Valérie Guérin est née dans ces années 60 où le monde du vin ressemblait à une guerre froide entre Bourgogne et Bordeaux avec quelques îlots sacrés dans les autres terroirs. Du plus loin qu’elle se souvienne, elle a toujours entendu parler vin à la maison, son père, Jacques, étant professeur de viticulture et d’œnologie. A la fin des années 70, il a envie de bichonner ses propres ceps et il jette alors son dévolu sur mille pieds de vigne (d’où le nom du domaine) sur la partie maritime de l’appellation Fitou_. « Je me souviens avoir arrosé les plants avec mon petit arrosoir,_ raconte Valérie Guérin. Mon père faisait un vin expérimental avec des copains comme Jérôme Savary [le metteur en scène] qui venait en voisin». Après son bac, la jeune femme préfère les bancs de Sciences-Po Grenoble aux caves obscures et aux raisins sous le cagnard. Elle travaille dans le transport international à Barcelone et à Paris. Avec ses premiers salaires, elle agrandit ce jardin de simples qu’est le domaine des Mille Vignes : 11 hectares, soit 13 parcelles pour 25 000 bouteilles, une paille dans ce Sud qui a eu longtemps la réputation de faire pisser la vigne.

Valérie Guérin a quitté les rails des cadres sup à la quarantaine. 

Aujourd’hui, elle a la liberté de celle qui n’échangerait pour rien au monde ses petites cuves contre un empire de pinardier. Elle cultive au milieu des broussailles que les autres vignerons ont désertées, quitte à laisser sangliers, oiseaux et chevreuils bouffer ses premiers rangs de vigne. Elle bichonne les vieux ceps que les autres méprisent.

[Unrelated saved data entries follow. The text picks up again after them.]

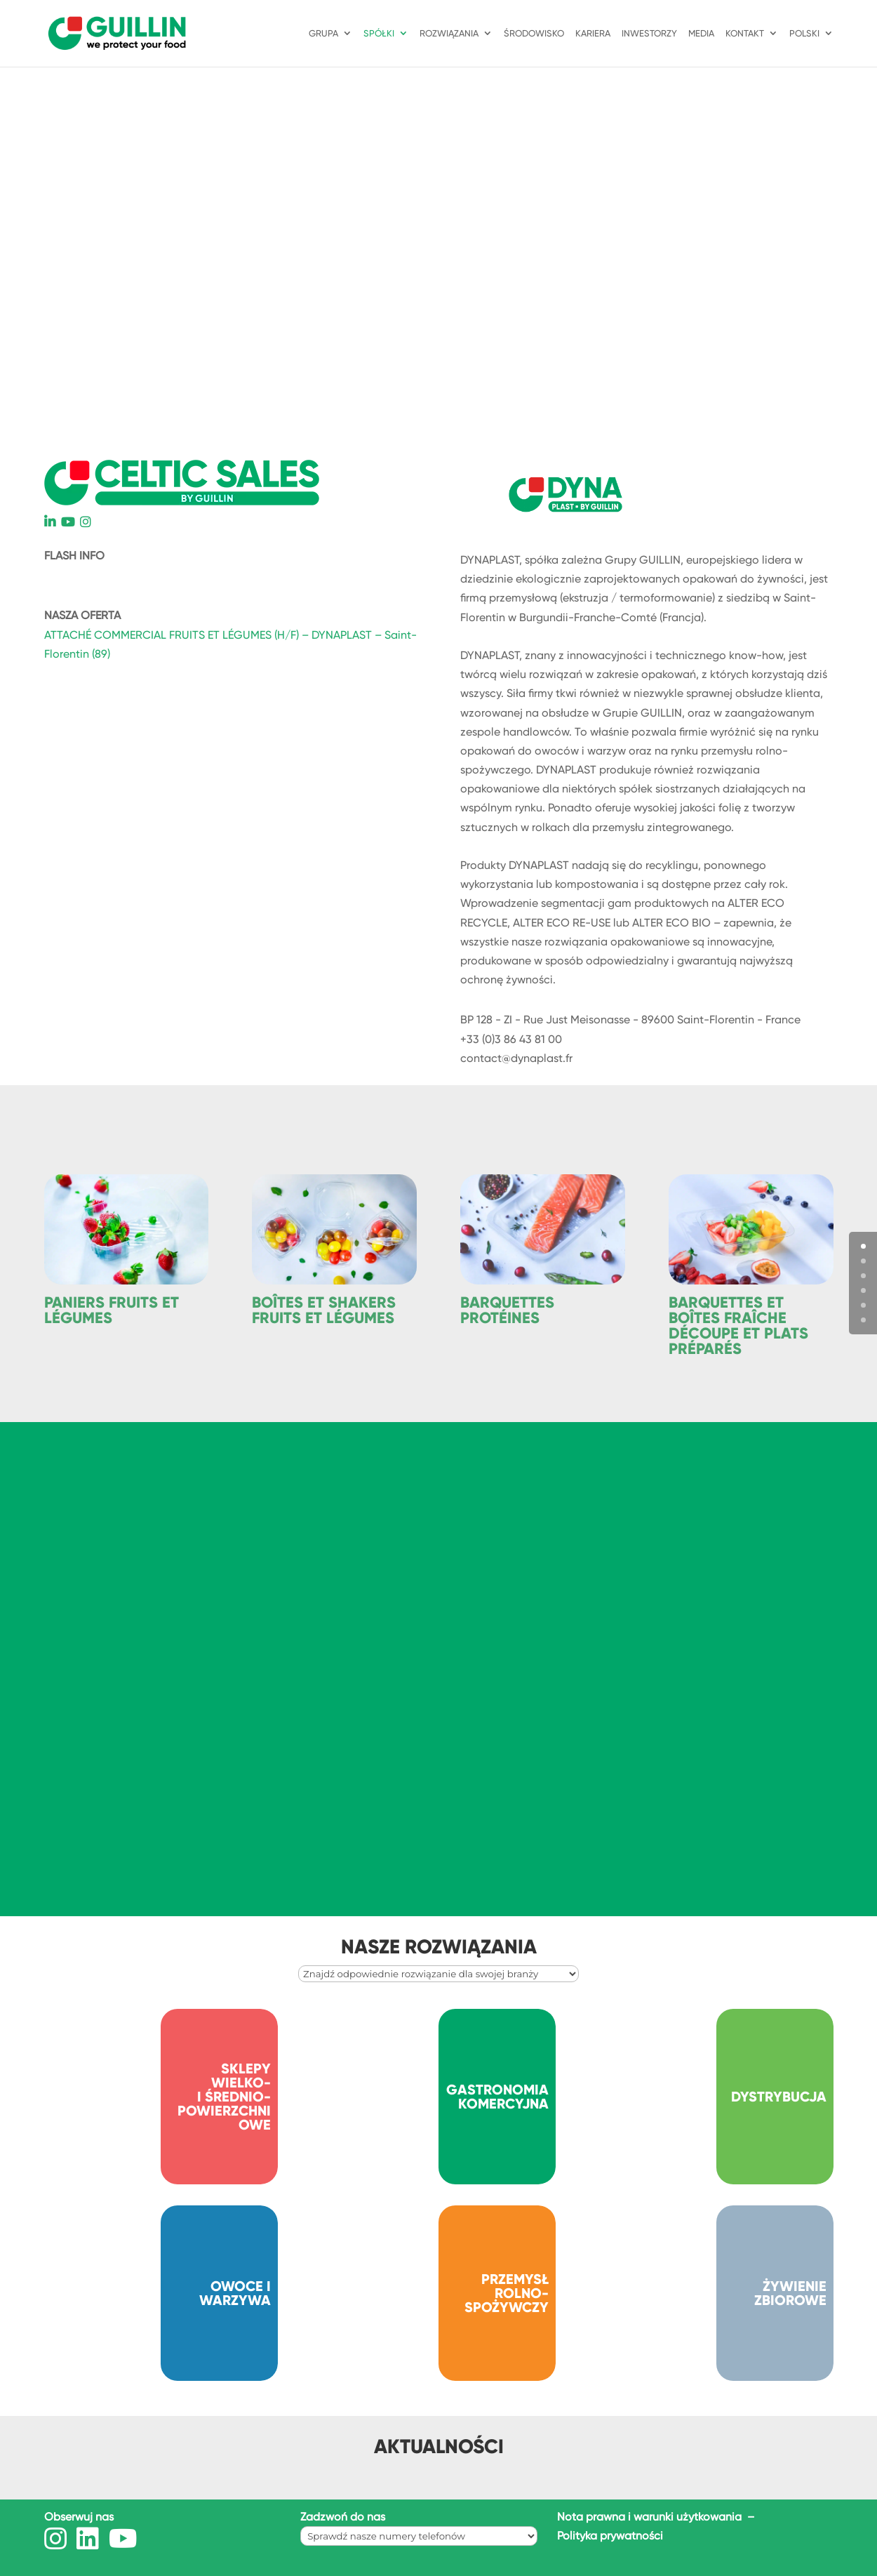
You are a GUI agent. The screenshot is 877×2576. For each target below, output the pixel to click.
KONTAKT (744, 34)
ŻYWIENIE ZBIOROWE (790, 2293)
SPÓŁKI (378, 34)
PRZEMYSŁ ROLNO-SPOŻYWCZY (506, 2293)
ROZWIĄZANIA (449, 34)
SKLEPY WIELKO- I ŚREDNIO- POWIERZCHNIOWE (224, 2096)
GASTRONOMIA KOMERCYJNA (497, 2096)
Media (701, 34)
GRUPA (323, 34)
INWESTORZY (649, 34)
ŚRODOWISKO (534, 34)
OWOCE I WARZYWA (235, 2293)
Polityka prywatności (610, 2535)
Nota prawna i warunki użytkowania (650, 2516)
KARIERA (592, 34)
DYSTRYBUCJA (778, 2096)
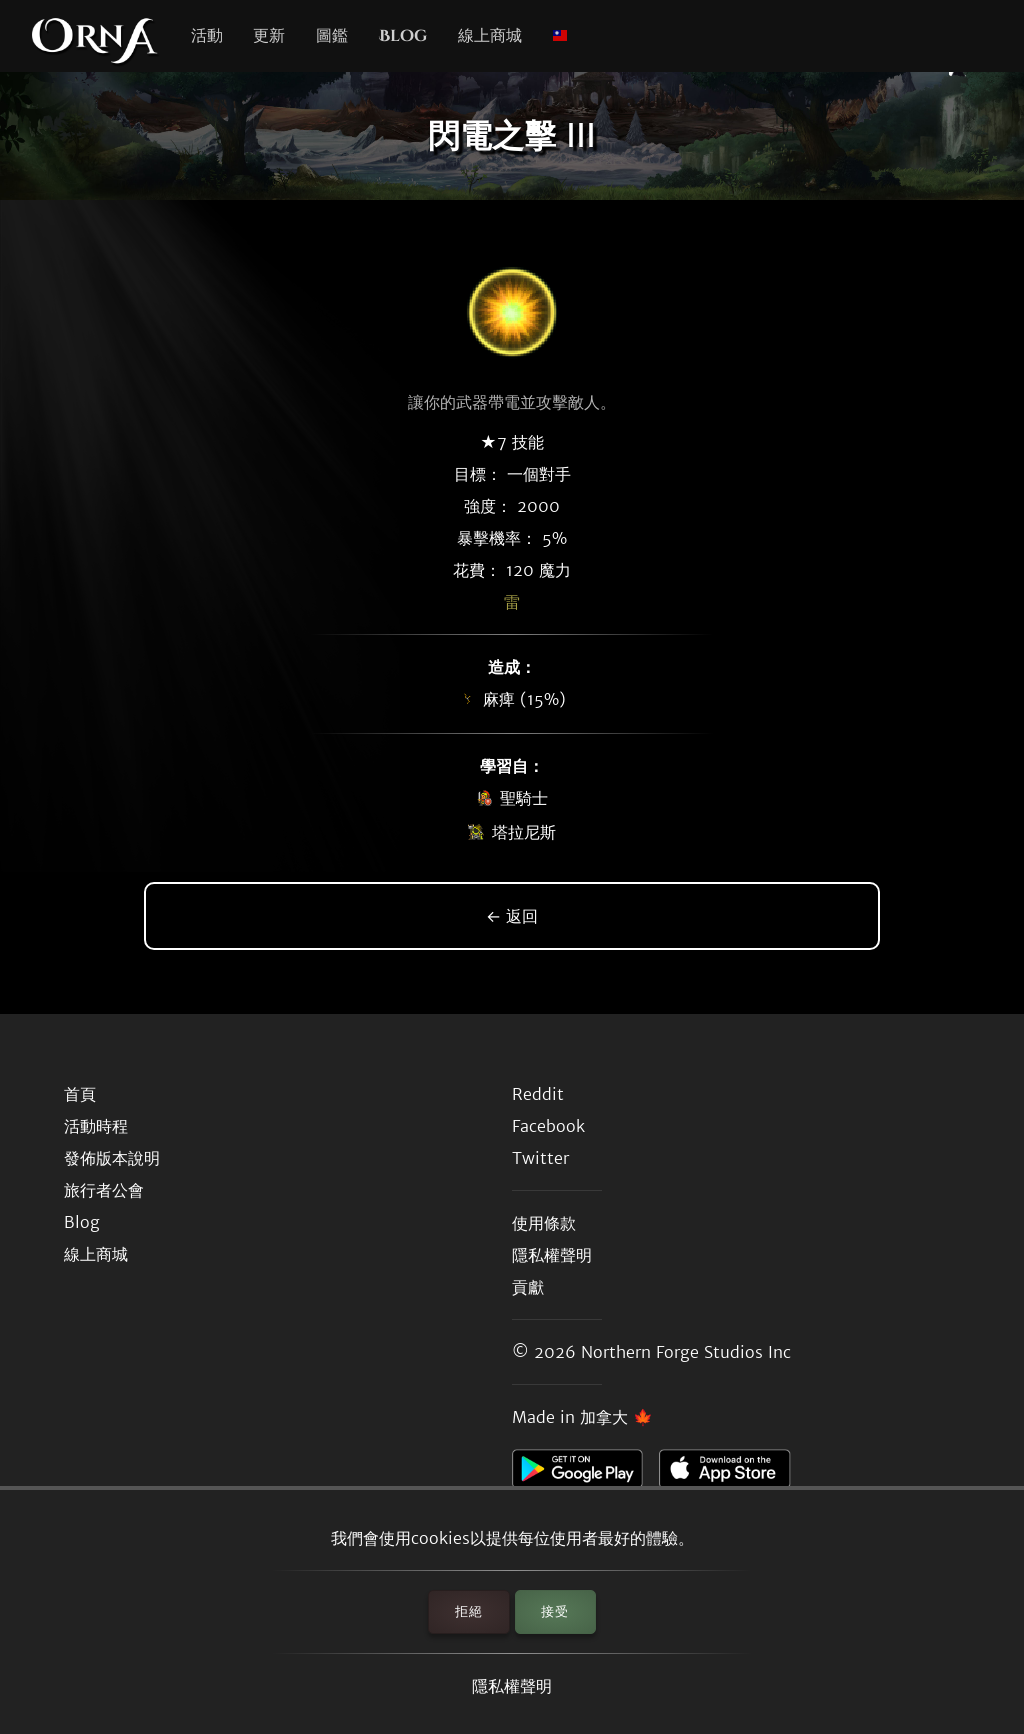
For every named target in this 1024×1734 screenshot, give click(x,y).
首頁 (80, 1094)
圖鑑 (332, 36)
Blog (403, 36)
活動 (207, 36)
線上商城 (490, 36)
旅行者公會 (104, 1190)
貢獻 (528, 1287)
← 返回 (512, 916)
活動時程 (96, 1126)
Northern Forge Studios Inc (686, 1352)
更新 (269, 36)
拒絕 (469, 1611)
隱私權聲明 (512, 1686)
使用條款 (544, 1223)
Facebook (548, 1126)
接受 (555, 1611)
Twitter (540, 1158)
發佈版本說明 (112, 1158)
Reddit (538, 1094)
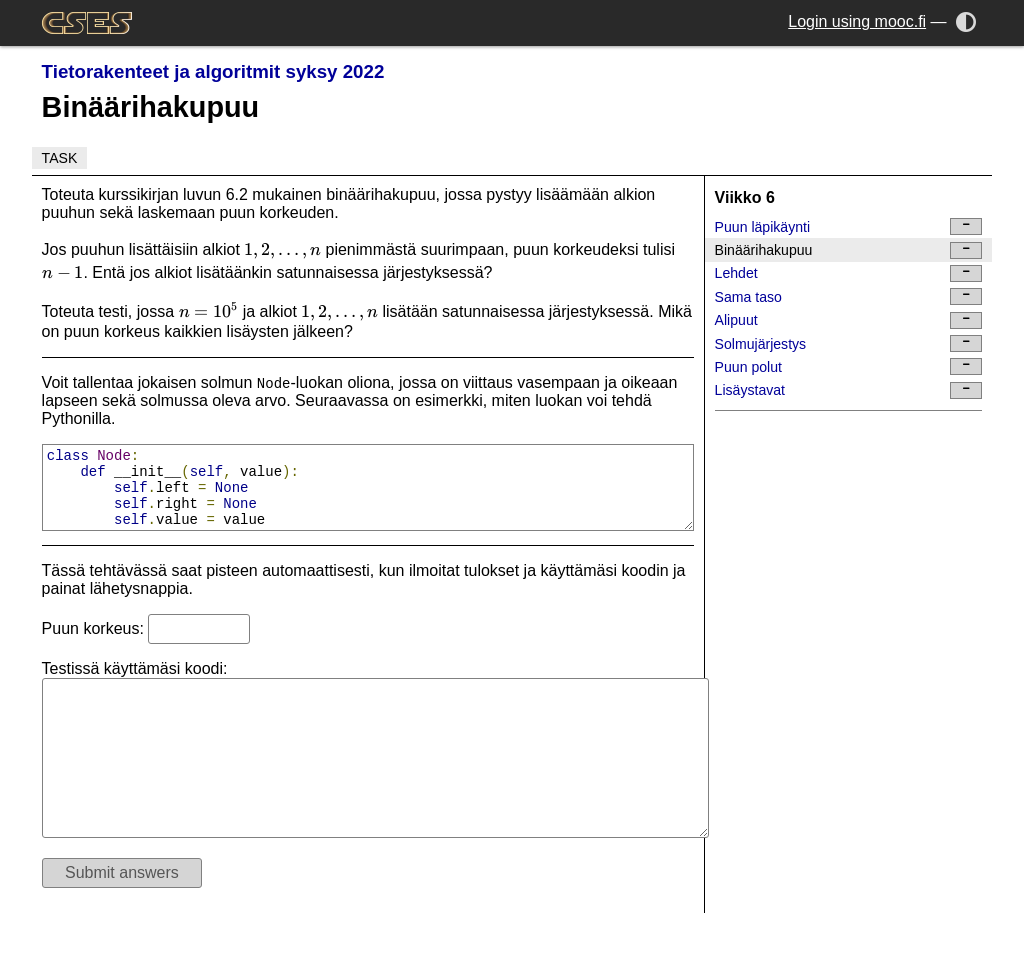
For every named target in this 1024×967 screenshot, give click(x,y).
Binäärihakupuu (849, 250)
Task (60, 158)
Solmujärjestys (849, 343)
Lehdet (849, 273)
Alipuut (849, 320)
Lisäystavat (849, 390)
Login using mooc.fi (857, 21)
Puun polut (849, 366)
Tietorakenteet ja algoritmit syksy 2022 (213, 71)
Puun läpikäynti (849, 226)
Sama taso (849, 296)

Elle refuse d’élever ses vins sur le bois des tonneaux, « qui norme les vins et apporterait des épices dont on n’a pas besoin ici. [Ses] vignes voient la mer mais pas le bois». Les omniprésents chardonnays et syrahs, qui font des cuvées lisses et technologiques, sont tricards sur les Mille Vignes où s’épanouissent, en revanche, des cépages d’Apaches sous les crêtes sombres des Pyrénées : on y trouve la malvoisie, le grenache, le carignan, le macabeu, la clairette, le colombard. Elle couve « son conservatoire à la binette». Tout comme elle ébourgeonne à la main entre l’aube et les premières chaleurs du matin. Gestes solitaires, paisibles, qu’elle donne à voir sur son compte Facebook.

Il y a une vraie une philosophie de l’agriculture chez cette vigneronne ?

Valérie Guérin est une vigneronne du peu, voire du renoncement. En 2016, les raisins étaient très beaux mais rares. Elle a renoncé à faire « un blanc qui n’aurait pas eu la typicité des Mille Vignes», laissant aux animaux sauvages les grappes sur souche. Elle prend son temps pour réfléchir dans son maquis sensitif, spirituel, peuplé d’oliviers, d’amandiers, de romarin, d’ail sauvage, de sangliers et de chauve-souris.

Plutôt que de s’agrandir, elle explore sans relâche ses vignes à la manière d’une page blanche où elle esquisse des nouvelles cuvées comme celle issue d’un cépage catalan, le Lledoner pelut, que l’on a eu le bonheur de goûter.

Vous pouvez retrouver Valérie Guérin au salon des Vignerons indépendants où elle vous parlera de ses vins comme autant de petits jardins secrets.